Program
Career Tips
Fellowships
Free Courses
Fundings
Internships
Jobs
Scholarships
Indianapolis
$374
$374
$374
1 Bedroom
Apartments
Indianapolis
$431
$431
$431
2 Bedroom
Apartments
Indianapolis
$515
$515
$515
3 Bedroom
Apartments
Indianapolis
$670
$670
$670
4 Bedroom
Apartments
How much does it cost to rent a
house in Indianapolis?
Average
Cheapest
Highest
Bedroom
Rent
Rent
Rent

Exercise> Report how many lines in the records hold the word "Bedroom", giving the number and nothing else.

Response area> 5